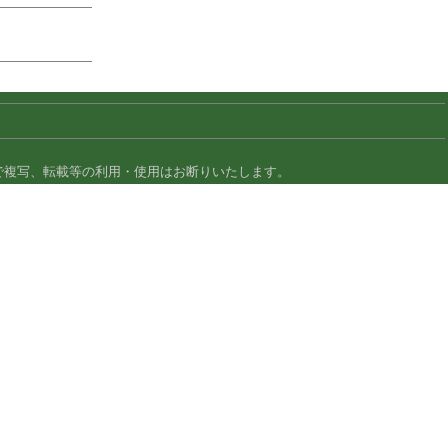
で複写、転載等の利用・使用はお断りいたします。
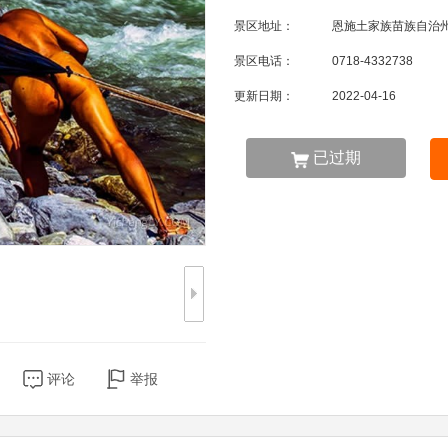
景区地址：
恩施土家族苗族自治
景区电话：
0718-4332738
更新日期：
2022-04-16
已过期
评论
举报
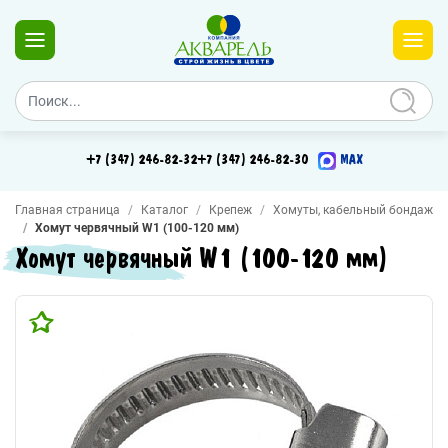
+7 (347) 246-82-32
+7 (347) 246-82-30
MAX
Главная страница
Каталог
Крепеж
Хомуты, кабельный бондаж
Хомут червячный W1 (100-120 мм)
Хомут червячный W1 (100-120 мм)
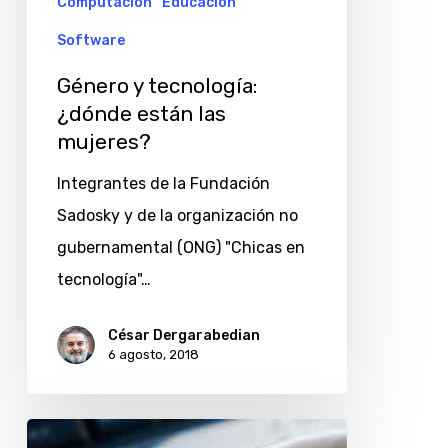
Computación
Educación
Software
Género y tecnología:
¿dónde están las
mujeres?
Integrantes de la Fundación
Sadosky y de la organización no
gubernamental (ONG) "Chicas en
tecnología"…
César Dergarabedian
6 agosto, 2018
Científicos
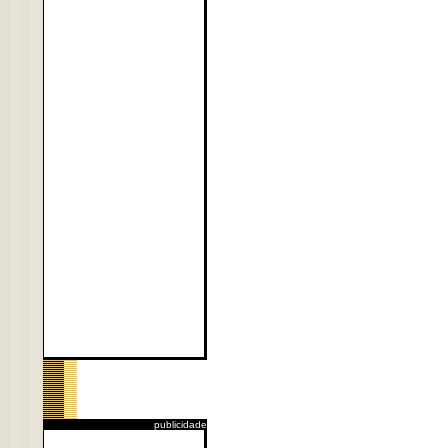
publicidade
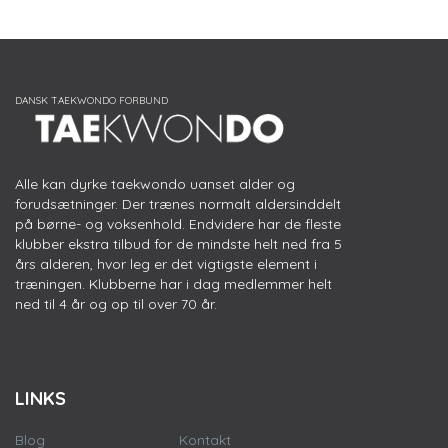
Alle kan dyrke taekwondo uanset alder og
forudsætninger. Der trænes normalt aldersinddelt
på børne- og voksenhold. Endvidere har de fleste
klubber ekstra tilbud for de mindste helt ned fra 5
års alderen, hvor leg er det vigtigste element i
træningen. Klubberne har i dag medlemmer helt
ned til 4 år og op til over 70 år.
LINKS
Blog
Kontakt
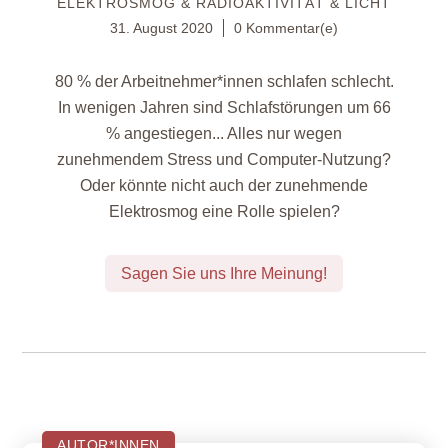
ELEKTROSMOG & RADIOAKTIVITÄT & LICHT
31. August 2020
0 Kommentar(e)
80 % der Arbeitnehmer*innen schlafen schlecht.
In wenigen Jahren sind Schlafstörungen um 66
% angestiegen... Alles nur wegen
zunehmendem Stress und Computer-Nutzung?
Oder könnte nicht auch der zunehmende
Elektrosmog eine Rolle spielen?
Sagen Sie uns Ihre Meinung!
AUTOR*INNEN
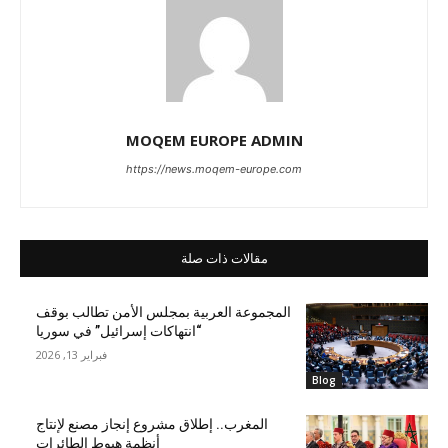
MOQEM EUROPE ADMIN
https://news.moqem-europe.com
مقالات ذات صلة
المجموعة العربية بمجلس الأمن تطالب بوقف
“انتهاكات إسرائيل” في سوريا
فبراير 13, 2026
Blog
المغرب.. إطلاق مشروع إنجاز مصنع لإنتاج
أنظمة هبوط الطائرات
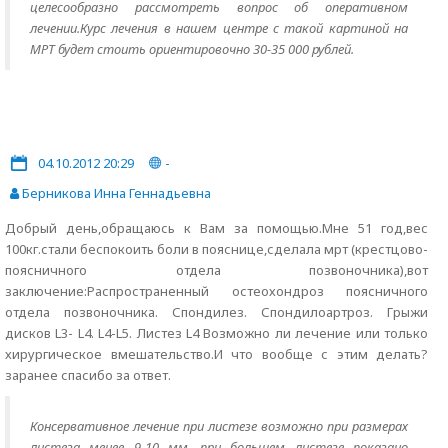
целесообразно рассмотреть вопрос об оперативном
лечении.Курс лечения в нашем центре с такой картиной на
МРТ будет стоить ориентировочно 30-35 000 рублей.
04.10.2012 20:29
-
Берникова Инна Геннадьевна
Добрый день,обращаюсь к Вам за помощью.Мне 51 год,вес
100кг.стали беспокоить боли в пояснице,сделала мрт (крестцово-
поясничного отдела позвоночника),вот
заключение:Распространенный остеохондроз поясничного
отдела позвоночника. Спондилез. Спондилоартроз. Грыжи
дисков L3- L4. L4-L5. Листез L4 Возможно ли лечение или только
хирургическое вмешательство.И что вообще с этим делать?
заранее спасибо за ответ.
Консервативное лечение при листезе возможно при размерах
листеза менее 9-10 мм, при большем листезе показано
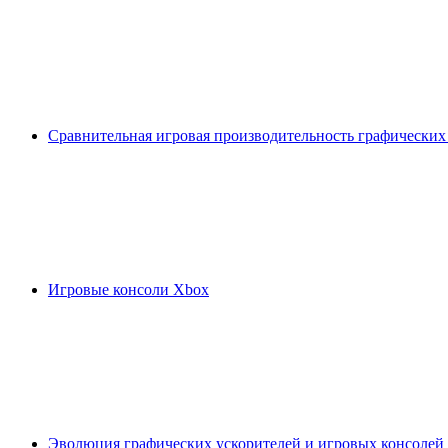
Сравнительная игровая производительность графических
Игровые консоли Xbox
Эволюция графических ускорителей и игровых консолей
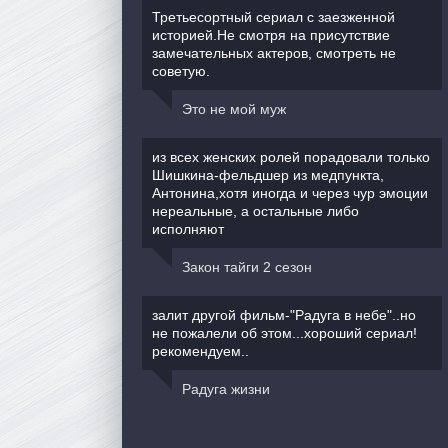
Третьесортный сериал с заезженной
историей.Не смотря на присутствие
замечательных актеров, смотреть не
советую.
Это не мой муж
из всех женских ролей порадовали только
Шишкина-фельдшер из медпункта,
Антонина,хотя иногда и через чур эмоции
нереальные, а остальные либо
исполняют
Закон тайги 2 сезон
залит другой фильм-"Радуга в небе"..но
не пожалели об этом...хороший сериал!
рекомендуем..
Радуга жизни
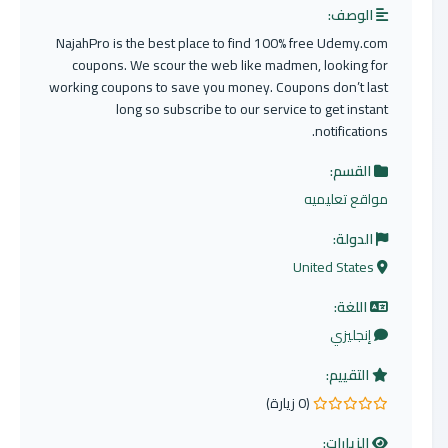
الوصف:
NajahPro is the best place to find 100% free Udemy.com
coupons. We scour the web like madmen, looking for
working coupons to save you money. Coupons don’t last
long so subscribe to our service to get instant
notifications.
القسم:
مواقع تعليميه
الدولة:
United States
اللغة:
إنجليزي
التقييم:
(0 زيارة)
0.0 من 5 نجوم
الزيارات:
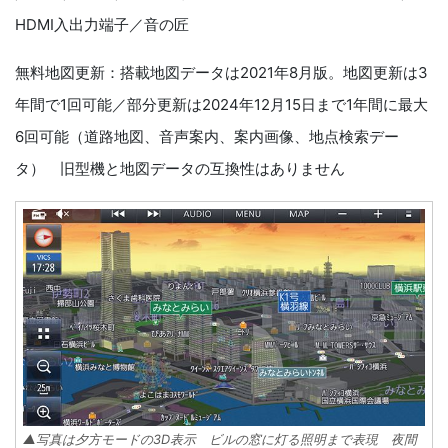
HDMI入出力端子／音の匠
無料地図更新：搭載地図データは2021年8月版。地図更新は3
年間で1回可能／部分更新は2024年12月15日まで1年間に最大
6回可能（道路地図、音声案内、案内画像、地点検索デー
タ） 旧型機と地図データの互換性はありません
▲写真は夕方モードの3D表示 ビルの窓に灯る照明まで表現 夜間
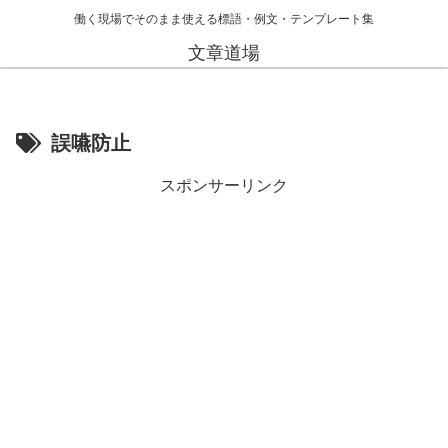
働く現場でそのまま使える標語・例文・テンプレート集
文章道場
誤嚥防止
スポンサーリンク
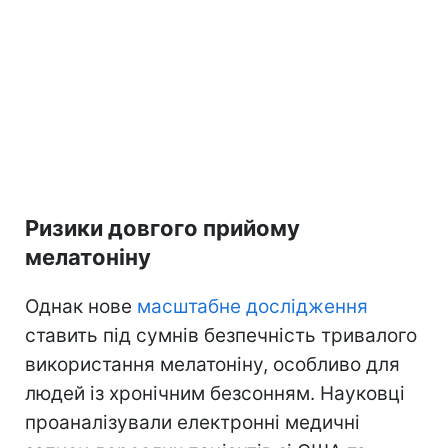
Ризики довгого прийому
мелатоніну
Однак нове
масштабне дослідження
ставить під сумнів безпечність тривалого
використання мелатоніну, особливо для
людей із хронічним безсонням. Науковці
проаналізували електронні медичні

Assigned task: Precisely those lines above that run from the line with "Científicos" up to and including the line with "zunehmendem Stress und Computer-Nutzung?" are to be set down, with the pictures omitted.

Task response:
Científicos
publicidade
Alle kan dyrke taekwondo uanset alder og
forudsætninger. Der trænes normalt aldersinddelt
på børne- og voksenhold. Endvidere har de fleste
klubber ekstra tilbud for de mindste helt ned fra 5
års alderen, hvor leg er det vigtigste element i
træningen. Klubberne har i dag medlemmer helt
ned til 4 år og op til over 70 år.
LINKS
Blog
Kontakt
ELEKTROSMOG & RADIOAKTIVITÄT & LICHT
31. August 2020
0 Kommentar(e)
80 % der Arbeitnehmer*innen schlafen schlecht.
In wenigen Jahren sind Schlafstörungen um 66
% angestiegen... Alles nur wegen
zunehmendem Stress und Computer-Nutzung?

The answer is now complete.